La mémoire et le savoir sont les deux thèmes centraux du film. Le frère du guerrier, Arnaud, c’est celui qui a tout oublié après une attaque de brigands sur sa maison. La mère de la famille étant décédée quelques jours plus tôt, toutes les connaissances qui aidaient à faire vivre le couple sont menaçées. Guillemette doit donc faire appel à Thomas pour survenir au besoin et l’aider à trouver une solution. Les deux vont donc partir à la recherches de livres érudits dans les abbayes. Le frère du guerrier oppose constamment deux modes d’existence, d’appréhension des choses, un basé sur la violence et un autre basé sur la connaissance. Thomas gagne sa vie comme mercenaire alors qu’Arnaud soigne les gens avec les plantes. Le film fait de ce conflit son moteur et ne résoud pas les contradictions propre à cette époque. Le frère du guerrier enregistre le début de démocratisation du savoir malgré les réticences de l’église et le passage d’une culture orale à une culture écrite. Toute cette vision du moyen-âge oscillant entre civilisation et barbarisme est rendue de manière très intéressante.

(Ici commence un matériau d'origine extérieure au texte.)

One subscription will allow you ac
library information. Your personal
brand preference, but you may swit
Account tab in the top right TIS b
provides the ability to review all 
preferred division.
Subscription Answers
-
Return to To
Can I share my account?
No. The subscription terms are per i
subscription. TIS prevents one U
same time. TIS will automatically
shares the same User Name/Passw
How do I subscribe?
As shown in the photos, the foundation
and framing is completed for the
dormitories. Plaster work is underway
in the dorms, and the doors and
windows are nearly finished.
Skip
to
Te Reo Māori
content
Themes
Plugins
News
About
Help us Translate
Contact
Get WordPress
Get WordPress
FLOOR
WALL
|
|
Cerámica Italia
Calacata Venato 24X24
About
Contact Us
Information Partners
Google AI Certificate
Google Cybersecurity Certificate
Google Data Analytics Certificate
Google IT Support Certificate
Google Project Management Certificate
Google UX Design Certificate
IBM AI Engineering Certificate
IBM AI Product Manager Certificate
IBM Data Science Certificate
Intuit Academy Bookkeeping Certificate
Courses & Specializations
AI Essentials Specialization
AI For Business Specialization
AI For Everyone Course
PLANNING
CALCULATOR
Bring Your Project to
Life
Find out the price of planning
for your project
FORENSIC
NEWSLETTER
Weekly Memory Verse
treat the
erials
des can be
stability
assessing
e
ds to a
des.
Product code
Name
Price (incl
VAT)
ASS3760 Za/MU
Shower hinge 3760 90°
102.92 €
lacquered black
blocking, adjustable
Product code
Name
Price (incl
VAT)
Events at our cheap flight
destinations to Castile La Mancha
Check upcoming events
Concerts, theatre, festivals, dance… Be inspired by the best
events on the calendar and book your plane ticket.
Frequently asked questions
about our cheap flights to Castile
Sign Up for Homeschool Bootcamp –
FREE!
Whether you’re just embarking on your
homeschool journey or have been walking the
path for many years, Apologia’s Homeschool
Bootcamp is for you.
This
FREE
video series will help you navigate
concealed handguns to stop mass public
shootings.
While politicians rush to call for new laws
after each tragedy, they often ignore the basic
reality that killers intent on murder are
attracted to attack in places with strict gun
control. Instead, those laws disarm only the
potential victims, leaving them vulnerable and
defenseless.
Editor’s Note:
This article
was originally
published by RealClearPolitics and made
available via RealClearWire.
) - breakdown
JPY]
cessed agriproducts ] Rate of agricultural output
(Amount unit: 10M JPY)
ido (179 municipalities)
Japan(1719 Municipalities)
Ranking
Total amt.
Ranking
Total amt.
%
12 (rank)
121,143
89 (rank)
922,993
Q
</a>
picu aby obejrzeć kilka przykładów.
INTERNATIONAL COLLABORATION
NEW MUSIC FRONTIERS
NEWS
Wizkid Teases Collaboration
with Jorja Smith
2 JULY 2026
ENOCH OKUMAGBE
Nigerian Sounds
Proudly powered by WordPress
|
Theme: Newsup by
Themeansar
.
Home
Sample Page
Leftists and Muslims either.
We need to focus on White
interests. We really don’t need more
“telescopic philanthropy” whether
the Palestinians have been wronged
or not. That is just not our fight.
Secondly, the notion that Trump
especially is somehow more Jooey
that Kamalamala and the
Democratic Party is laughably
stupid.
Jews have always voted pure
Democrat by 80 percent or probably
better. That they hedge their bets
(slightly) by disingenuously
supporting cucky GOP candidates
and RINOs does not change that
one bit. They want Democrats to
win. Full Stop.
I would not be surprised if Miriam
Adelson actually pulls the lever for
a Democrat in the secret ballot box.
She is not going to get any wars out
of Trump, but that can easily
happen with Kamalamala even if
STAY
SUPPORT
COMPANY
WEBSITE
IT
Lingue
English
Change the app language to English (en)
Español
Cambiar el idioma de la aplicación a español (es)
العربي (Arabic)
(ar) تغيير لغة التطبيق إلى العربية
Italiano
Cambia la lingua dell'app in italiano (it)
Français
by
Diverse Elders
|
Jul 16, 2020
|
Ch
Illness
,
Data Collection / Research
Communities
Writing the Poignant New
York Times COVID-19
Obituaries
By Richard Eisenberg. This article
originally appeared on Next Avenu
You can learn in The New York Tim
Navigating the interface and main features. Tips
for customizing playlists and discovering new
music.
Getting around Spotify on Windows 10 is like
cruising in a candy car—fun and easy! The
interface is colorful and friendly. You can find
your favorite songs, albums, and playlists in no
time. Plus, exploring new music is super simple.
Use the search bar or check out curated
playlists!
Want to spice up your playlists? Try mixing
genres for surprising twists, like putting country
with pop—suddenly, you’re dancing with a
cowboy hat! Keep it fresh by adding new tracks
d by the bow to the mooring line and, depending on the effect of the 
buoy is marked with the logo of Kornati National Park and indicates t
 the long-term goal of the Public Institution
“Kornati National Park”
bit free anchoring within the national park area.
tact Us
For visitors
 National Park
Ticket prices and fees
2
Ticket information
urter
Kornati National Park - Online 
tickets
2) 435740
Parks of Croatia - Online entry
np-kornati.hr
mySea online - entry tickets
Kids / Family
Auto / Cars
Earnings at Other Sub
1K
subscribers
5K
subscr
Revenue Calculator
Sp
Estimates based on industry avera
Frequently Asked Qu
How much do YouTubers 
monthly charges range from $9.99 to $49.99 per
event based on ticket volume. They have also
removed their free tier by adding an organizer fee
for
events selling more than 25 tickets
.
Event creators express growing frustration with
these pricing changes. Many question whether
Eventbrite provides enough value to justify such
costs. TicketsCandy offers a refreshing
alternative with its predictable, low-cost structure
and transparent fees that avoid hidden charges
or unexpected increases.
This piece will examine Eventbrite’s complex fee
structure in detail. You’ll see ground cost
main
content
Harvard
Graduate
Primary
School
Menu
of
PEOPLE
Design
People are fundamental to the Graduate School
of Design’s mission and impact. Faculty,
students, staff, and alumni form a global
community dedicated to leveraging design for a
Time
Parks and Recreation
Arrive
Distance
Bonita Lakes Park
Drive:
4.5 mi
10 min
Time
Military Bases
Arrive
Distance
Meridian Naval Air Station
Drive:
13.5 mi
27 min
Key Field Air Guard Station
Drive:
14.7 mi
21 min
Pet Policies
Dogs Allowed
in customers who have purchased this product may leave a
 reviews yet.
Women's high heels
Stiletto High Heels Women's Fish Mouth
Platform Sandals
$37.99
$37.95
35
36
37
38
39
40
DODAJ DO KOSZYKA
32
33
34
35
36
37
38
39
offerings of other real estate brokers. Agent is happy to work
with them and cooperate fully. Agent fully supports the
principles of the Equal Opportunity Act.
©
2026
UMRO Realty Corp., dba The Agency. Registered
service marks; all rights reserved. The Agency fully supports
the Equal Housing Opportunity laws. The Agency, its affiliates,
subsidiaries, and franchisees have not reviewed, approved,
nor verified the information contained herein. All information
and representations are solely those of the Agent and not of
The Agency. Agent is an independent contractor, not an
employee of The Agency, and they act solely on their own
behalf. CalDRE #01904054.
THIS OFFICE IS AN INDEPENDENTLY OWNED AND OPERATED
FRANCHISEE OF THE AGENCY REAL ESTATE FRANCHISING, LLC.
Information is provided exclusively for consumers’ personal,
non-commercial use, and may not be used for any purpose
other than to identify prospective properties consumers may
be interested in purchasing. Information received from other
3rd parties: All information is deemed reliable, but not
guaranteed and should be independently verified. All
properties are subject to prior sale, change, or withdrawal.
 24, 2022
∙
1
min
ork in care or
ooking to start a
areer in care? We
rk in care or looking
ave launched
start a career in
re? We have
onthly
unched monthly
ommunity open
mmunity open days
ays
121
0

Toutefois, le film est très lumineux et apaisé. Il tire une grande force de sa manière d’intégrer l’espace, de filmer les paysages magnifiques de Lozère. Le frère du guerrier remet les individus à leur place, c’est-à-dire encore très dépendants de leur environnement notamment pour la culture des plantes. L’espace est aussi important car il est un des principaux moyens de dramatisation utilisé par Pierre Jolivet. Le film fait parfaitement ressentir l’absence d’ordre. Le danger est permanent et peut venir de partout, à tout moment. Viols ou pillages peuvent arriver fréquemment. Il n’y ainsi pas d’espaces privés tels qu’on peut les concevoir aujourd’hui. Au-delà de tout ça, le frère du guerrier est avant tout une aventure humaine sur trois individus cherchant leur place au sein d’une société en pleine mutation. Le film fait la belle place aux sentiments. Une histoire intéressante et agréable malgré quelques longueurs. L’humilité du projet fait l’interêt et la faiblesse du film.